[Task requirements] Filter the listing down to the lines containing the word "button".

[Listed records]
++++++++++++++++++++

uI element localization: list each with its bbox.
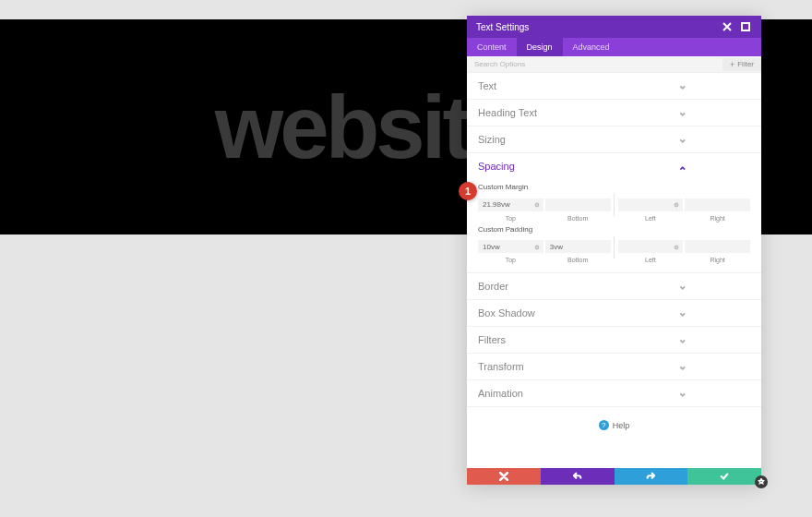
padding-bottom-cell <box>545 236 611 254</box>
margin-right-input[interactable] <box>685 198 750 211</box>
label-top: Top <box>478 215 543 222</box>
section-filters: Filters <box>467 327 761 354</box>
section-label: Border <box>478 281 615 292</box>
section-sizing-header[interactable]: Sizing <box>467 126 761 152</box>
margin-label: Custom Margin <box>478 183 750 191</box>
chevron-down-icon <box>615 109 751 116</box>
search-row: Filter <box>467 56 761 73</box>
hero-text: websit <box>215 77 469 178</box>
section-label: Spacing <box>478 161 615 172</box>
label-left: Left <box>618 215 684 222</box>
svg-rect-0 <box>742 23 749 30</box>
margin-bottom-input[interactable] <box>545 198 611 211</box>
margin-top-cell <box>478 194 543 211</box>
margin-left-cell <box>618 194 684 211</box>
margin-grid: Top Bottom Left Right <box>478 194 750 222</box>
label-left: Left <box>618 257 684 263</box>
chevron-down-icon <box>615 336 751 343</box>
section-border-header[interactable]: Border <box>467 273 761 299</box>
section-transform-header[interactable]: Transform <box>467 354 761 379</box>
tab-design[interactable]: Design <box>517 38 563 56</box>
spacing-body: Custom Margin <box>467 183 761 272</box>
section-box-shadow: Box Shadow <box>467 300 761 327</box>
undo-button[interactable] <box>541 468 615 485</box>
label-top: Top <box>478 257 543 263</box>
label-bottom: Bottom <box>545 257 611 263</box>
section-text-header[interactable]: Text <box>467 73 761 99</box>
chevron-down-icon <box>615 363 751 370</box>
padding-top-cell <box>478 236 543 254</box>
panel-body: Text Heading Text Sizing Spacing Custom … <box>467 73 761 468</box>
link-icon[interactable] <box>673 196 680 203</box>
tab-content[interactable]: Content <box>467 38 517 56</box>
link-icon[interactable] <box>533 238 541 246</box>
chevron-down-icon <box>615 283 751 290</box>
settings-fab[interactable] <box>755 475 768 488</box>
section-animation-header[interactable]: Animation <box>467 380 761 406</box>
chevron-down-icon <box>615 136 751 143</box>
link-icon[interactable] <box>673 238 680 246</box>
section-sizing: Sizing <box>467 126 761 153</box>
section-filters-header[interactable]: Filters <box>467 327 761 353</box>
padding-bottom-input[interactable] <box>545 240 611 253</box>
section-spacing-header[interactable]: Spacing <box>467 153 761 179</box>
section-border: Border <box>467 273 761 300</box>
section-animation: Animation <box>467 380 761 407</box>
padding-right-cell <box>685 236 750 254</box>
action-bar <box>467 468 761 485</box>
tabs: Content Design Advanced <box>467 38 761 56</box>
padding-label: Custom Padding <box>478 225 750 234</box>
divider <box>614 236 615 258</box>
chevron-down-icon <box>615 390 751 397</box>
margin-right-cell <box>685 194 750 211</box>
save-button[interactable] <box>687 468 761 485</box>
search-input[interactable] <box>467 57 722 71</box>
help-label: Help <box>613 421 630 430</box>
close-icon[interactable] <box>721 20 734 33</box>
panel-title: Text Settings <box>476 22 715 32</box>
label-right: Right <box>685 215 750 222</box>
chevron-down-icon <box>615 82 751 90</box>
cancel-button[interactable] <box>467 468 541 485</box>
section-label: Heading Text <box>478 107 615 118</box>
help-link[interactable]: ? Help <box>467 407 761 441</box>
padding-grid: Top Bottom Left Right <box>478 236 750 264</box>
settings-panel: Text Settings Content Design Advanced Fi… <box>467 16 761 485</box>
padding-right-input[interactable] <box>685 240 750 253</box>
section-transform: Transform <box>467 354 761 380</box>
section-spacing: Spacing Custom Margin <box>467 153 761 273</box>
section-label: Filters <box>478 334 615 345</box>
divider <box>614 194 615 216</box>
section-label: Text <box>478 80 615 91</box>
expand-icon[interactable] <box>739 20 752 33</box>
section-label: Sizing <box>478 134 615 145</box>
section-heading-header[interactable]: Heading Text <box>467 100 761 126</box>
margin-bottom-cell <box>545 194 611 211</box>
section-text: Text <box>467 73 761 100</box>
label-right: Right <box>685 257 750 263</box>
tab-advanced[interactable]: Advanced <box>563 38 620 56</box>
section-heading: Heading Text <box>467 100 761 126</box>
label-bottom: Bottom <box>545 215 611 222</box>
section-label: Box Shadow <box>478 307 615 319</box>
redo-button[interactable] <box>615 468 688 485</box>
link-icon[interactable] <box>533 196 541 203</box>
padding-left-cell <box>618 236 684 254</box>
chevron-down-icon <box>615 309 751 317</box>
step-badge: 1 <box>459 182 477 200</box>
filter-button[interactable]: Filter <box>722 58 761 71</box>
section-label: Transform <box>478 361 615 372</box>
chevron-up-icon <box>615 162 751 170</box>
panel-header: Text Settings <box>467 16 761 38</box>
section-label: Animation <box>478 388 615 399</box>
help-icon: ? <box>599 420 609 430</box>
section-box-shadow-header[interactable]: Box Shadow <box>467 300 761 326</box>
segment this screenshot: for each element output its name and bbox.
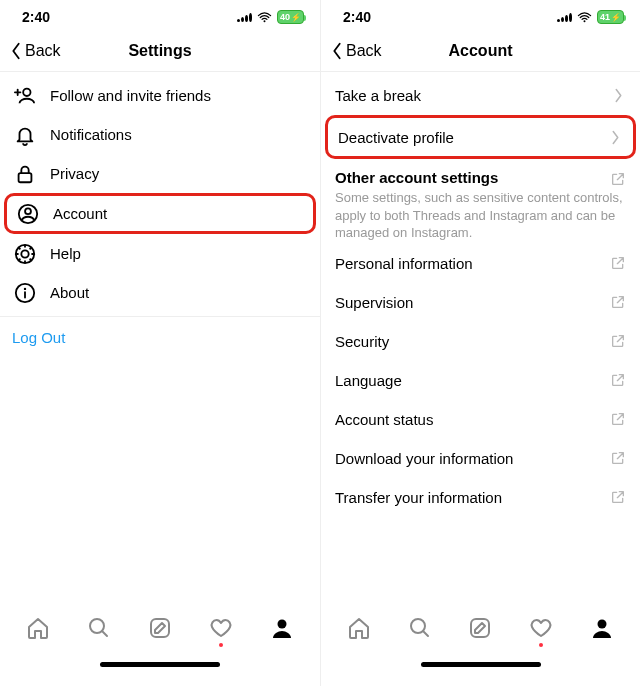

++++++++++++++++++++

[Answer to this exercise]
undo-button[interactable] <box>541 468 615 485</box>
save-button[interactable] <box>687 468 761 485</box>
cancel-button[interactable] <box>467 468 541 485</box>
redo-button[interactable] <box>615 468 688 485</box>
filter-button[interactable]: Filter <box>722 58 761 71</box>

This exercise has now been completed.